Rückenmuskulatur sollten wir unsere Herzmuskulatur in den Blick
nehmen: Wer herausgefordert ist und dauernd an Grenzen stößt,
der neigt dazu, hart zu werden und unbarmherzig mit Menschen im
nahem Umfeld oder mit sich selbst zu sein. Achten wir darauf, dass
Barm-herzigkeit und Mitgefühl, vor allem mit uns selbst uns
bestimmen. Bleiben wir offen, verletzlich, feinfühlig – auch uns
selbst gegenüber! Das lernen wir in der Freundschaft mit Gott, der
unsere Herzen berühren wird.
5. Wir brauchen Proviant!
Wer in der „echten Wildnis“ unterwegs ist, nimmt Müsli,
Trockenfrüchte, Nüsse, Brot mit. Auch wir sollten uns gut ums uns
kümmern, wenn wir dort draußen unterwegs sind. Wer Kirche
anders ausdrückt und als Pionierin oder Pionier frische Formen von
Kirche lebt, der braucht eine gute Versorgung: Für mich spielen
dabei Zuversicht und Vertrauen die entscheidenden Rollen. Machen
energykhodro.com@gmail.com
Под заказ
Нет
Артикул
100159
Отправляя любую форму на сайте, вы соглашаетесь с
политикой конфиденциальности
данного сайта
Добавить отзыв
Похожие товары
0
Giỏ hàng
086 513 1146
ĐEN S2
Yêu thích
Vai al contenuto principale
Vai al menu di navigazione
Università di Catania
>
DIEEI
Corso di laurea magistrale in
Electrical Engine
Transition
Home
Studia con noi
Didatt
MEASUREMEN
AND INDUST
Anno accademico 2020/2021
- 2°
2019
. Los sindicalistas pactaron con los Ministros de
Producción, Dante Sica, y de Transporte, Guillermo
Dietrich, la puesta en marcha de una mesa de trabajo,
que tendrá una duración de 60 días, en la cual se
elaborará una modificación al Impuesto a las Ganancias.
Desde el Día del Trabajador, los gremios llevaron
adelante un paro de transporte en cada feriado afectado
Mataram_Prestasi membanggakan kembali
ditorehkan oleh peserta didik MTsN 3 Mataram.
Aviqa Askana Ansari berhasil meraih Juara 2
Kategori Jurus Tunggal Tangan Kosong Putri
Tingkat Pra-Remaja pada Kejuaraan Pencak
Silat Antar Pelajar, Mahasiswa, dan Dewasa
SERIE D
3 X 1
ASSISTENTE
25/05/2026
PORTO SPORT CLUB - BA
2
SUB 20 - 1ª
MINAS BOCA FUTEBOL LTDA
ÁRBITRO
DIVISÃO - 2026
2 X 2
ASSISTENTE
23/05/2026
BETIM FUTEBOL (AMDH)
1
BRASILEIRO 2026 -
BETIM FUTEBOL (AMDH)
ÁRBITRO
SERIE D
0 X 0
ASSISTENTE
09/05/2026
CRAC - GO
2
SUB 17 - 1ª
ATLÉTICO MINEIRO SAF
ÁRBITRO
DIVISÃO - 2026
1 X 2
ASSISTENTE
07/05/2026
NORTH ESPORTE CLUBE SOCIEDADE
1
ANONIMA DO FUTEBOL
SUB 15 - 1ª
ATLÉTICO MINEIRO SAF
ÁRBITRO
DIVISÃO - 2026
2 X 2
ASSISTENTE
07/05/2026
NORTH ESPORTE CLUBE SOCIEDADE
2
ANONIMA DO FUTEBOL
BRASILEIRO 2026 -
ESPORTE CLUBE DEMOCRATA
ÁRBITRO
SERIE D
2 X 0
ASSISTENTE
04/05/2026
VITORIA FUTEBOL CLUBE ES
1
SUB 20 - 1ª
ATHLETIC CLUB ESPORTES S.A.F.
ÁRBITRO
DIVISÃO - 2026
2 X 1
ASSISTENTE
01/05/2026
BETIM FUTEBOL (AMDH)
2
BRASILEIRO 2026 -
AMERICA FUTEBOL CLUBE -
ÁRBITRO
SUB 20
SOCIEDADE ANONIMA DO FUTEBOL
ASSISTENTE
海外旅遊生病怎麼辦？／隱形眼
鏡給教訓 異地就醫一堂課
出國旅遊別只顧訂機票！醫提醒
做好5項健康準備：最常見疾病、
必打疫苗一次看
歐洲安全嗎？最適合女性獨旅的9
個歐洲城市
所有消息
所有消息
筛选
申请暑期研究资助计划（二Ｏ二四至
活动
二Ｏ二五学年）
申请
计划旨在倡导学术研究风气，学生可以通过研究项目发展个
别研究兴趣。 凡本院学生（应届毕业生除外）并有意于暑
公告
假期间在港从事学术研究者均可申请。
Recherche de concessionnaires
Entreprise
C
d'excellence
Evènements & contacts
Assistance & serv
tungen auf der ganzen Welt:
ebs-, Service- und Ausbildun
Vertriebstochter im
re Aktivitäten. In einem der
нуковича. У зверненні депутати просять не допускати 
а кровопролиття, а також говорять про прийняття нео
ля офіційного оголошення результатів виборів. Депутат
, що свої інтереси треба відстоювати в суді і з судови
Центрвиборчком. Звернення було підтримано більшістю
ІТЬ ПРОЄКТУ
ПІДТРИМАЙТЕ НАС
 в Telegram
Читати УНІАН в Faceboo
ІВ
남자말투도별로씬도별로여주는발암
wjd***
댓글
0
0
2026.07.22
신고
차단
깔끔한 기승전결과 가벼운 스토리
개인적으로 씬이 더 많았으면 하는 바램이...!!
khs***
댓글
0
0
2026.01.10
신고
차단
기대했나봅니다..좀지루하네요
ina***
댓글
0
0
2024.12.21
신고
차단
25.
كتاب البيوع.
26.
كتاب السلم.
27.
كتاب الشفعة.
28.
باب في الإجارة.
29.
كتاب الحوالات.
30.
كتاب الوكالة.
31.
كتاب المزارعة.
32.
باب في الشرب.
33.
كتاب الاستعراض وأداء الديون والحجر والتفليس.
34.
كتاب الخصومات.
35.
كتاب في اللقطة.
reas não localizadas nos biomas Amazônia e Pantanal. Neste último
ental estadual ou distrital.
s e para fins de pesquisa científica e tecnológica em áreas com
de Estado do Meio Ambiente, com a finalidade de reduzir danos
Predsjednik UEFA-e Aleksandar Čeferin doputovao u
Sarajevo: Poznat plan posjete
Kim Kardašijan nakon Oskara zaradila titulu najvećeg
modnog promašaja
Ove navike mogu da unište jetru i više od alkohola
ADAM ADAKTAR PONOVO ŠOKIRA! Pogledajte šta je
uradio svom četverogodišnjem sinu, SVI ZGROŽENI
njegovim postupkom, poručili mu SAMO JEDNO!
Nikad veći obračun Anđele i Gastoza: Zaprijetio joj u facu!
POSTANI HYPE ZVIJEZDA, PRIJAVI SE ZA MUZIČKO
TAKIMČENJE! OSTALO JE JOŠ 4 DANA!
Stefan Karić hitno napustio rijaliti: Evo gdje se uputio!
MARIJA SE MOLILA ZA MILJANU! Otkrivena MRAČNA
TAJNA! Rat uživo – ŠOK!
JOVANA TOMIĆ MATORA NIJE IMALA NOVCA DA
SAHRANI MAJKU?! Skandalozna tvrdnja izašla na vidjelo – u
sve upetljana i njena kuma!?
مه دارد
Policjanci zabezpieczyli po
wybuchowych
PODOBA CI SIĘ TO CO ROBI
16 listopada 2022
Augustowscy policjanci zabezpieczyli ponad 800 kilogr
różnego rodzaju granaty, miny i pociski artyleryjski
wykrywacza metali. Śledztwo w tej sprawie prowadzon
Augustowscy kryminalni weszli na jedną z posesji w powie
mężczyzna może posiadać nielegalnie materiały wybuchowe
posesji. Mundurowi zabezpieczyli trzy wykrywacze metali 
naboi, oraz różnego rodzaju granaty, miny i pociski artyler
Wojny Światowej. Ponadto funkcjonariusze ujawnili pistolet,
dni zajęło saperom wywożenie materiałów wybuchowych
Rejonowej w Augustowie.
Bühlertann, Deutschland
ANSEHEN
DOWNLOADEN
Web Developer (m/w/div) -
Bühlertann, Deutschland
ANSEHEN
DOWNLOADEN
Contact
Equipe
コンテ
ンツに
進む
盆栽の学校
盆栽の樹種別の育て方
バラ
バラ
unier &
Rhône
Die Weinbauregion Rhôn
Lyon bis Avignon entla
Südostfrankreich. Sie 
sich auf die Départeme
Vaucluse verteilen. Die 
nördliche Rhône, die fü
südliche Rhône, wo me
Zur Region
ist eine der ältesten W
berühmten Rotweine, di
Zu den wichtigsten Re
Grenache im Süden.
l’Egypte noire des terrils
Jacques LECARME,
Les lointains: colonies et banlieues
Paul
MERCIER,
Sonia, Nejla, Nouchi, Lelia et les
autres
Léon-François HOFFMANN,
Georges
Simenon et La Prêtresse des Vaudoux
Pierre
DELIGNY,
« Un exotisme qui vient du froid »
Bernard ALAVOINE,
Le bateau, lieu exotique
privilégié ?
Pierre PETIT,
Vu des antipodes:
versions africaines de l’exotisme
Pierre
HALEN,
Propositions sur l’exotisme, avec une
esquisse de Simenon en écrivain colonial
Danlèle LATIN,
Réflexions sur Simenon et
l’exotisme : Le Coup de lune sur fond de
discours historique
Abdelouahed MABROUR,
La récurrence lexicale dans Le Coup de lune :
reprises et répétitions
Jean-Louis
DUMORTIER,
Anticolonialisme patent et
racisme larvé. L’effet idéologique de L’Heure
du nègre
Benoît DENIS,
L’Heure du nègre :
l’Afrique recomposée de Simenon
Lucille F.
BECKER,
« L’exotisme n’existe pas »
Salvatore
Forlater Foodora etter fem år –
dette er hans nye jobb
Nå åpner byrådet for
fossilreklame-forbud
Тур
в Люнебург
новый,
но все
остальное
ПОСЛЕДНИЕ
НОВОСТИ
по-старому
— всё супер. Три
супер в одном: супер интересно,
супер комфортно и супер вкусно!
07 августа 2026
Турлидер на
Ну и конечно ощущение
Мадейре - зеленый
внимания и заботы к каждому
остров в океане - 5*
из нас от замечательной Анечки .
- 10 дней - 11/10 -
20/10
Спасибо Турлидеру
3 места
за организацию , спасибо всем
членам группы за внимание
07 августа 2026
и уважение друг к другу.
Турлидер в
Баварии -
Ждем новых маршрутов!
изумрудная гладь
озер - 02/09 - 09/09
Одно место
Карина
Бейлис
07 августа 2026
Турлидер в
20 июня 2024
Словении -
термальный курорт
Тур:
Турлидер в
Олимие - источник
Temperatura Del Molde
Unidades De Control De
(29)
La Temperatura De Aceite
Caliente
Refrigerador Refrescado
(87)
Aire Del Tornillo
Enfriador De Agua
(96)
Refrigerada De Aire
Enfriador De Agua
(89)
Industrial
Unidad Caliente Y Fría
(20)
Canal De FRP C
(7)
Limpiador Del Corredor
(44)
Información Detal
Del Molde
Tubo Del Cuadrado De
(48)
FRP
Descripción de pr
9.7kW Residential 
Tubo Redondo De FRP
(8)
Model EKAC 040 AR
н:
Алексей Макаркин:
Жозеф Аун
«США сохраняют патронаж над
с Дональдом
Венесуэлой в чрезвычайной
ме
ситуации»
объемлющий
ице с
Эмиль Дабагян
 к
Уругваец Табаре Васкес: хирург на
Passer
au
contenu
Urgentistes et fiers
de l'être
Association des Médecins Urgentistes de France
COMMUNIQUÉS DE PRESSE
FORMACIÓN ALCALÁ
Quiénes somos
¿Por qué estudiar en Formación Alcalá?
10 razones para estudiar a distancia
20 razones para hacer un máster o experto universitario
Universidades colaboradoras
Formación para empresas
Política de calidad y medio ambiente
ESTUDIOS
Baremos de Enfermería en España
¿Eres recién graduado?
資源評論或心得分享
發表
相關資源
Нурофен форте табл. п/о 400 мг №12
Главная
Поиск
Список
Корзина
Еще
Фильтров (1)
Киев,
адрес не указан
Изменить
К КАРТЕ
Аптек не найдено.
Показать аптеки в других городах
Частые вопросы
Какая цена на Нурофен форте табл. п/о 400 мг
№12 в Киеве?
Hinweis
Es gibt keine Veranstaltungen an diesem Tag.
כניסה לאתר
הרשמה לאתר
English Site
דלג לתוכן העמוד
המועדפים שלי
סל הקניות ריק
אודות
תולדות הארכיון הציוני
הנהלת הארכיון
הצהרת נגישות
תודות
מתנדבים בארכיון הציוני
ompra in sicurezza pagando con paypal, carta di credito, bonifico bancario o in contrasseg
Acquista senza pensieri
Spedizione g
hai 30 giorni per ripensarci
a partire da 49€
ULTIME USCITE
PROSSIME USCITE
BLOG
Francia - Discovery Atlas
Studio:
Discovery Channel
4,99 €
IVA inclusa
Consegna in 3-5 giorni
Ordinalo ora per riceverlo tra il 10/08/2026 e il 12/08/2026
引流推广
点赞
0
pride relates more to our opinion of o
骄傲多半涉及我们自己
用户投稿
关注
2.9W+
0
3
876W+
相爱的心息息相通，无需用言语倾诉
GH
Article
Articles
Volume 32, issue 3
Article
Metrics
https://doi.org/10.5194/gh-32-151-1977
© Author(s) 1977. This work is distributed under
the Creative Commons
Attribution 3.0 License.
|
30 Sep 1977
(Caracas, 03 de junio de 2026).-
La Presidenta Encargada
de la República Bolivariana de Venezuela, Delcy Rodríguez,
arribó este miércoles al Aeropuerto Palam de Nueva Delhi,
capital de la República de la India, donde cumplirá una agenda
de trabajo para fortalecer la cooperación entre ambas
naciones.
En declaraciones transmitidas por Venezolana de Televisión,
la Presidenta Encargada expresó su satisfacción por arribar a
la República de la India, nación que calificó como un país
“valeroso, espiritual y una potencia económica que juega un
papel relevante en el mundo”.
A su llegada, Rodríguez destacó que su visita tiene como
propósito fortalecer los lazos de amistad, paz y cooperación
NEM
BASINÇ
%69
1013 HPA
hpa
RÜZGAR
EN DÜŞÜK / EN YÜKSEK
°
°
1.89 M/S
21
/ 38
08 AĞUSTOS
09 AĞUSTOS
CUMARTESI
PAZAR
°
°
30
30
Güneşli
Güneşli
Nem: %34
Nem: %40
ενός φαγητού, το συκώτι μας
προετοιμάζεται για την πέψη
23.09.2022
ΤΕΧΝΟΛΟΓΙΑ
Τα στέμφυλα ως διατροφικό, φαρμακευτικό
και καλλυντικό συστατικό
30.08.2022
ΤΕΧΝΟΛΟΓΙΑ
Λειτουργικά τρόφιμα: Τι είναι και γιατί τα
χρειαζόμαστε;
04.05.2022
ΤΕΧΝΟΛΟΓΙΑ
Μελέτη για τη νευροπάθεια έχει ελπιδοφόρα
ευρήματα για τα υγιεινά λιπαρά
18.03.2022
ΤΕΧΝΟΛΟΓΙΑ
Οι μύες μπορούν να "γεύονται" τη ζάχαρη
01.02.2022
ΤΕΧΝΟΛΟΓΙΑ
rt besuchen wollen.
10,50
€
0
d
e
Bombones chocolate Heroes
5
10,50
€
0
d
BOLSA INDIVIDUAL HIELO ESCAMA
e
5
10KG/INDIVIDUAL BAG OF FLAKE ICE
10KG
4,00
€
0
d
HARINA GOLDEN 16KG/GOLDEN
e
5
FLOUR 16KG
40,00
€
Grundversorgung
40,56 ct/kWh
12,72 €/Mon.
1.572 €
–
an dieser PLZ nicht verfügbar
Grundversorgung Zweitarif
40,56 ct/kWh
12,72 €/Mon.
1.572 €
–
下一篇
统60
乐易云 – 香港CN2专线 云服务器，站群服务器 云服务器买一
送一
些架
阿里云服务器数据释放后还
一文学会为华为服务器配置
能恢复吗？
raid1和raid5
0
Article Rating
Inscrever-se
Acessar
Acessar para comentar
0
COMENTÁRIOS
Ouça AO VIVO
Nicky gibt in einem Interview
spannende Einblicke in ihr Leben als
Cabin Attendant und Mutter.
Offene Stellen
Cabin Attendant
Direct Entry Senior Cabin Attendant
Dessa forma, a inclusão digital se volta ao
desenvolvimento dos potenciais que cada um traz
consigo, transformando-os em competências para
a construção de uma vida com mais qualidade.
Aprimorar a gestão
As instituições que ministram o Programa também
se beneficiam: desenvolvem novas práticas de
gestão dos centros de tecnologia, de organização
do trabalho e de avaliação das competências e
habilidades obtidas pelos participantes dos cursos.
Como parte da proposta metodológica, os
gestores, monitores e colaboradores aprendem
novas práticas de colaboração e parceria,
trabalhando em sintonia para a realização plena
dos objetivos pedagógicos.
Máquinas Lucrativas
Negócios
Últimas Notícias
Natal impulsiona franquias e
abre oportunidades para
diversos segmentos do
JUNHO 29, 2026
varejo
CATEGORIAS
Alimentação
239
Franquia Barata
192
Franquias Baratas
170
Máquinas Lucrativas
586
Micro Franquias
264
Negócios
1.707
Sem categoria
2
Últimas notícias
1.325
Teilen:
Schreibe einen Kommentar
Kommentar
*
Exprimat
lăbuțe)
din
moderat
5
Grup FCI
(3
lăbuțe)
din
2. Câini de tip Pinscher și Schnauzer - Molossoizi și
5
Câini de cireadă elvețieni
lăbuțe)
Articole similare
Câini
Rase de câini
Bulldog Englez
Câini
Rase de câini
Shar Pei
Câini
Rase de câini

TASK TO CARRY OUT: Your answer should be one number, the count of lines above that hold "Coup".

EXERCISE ANSWER: 2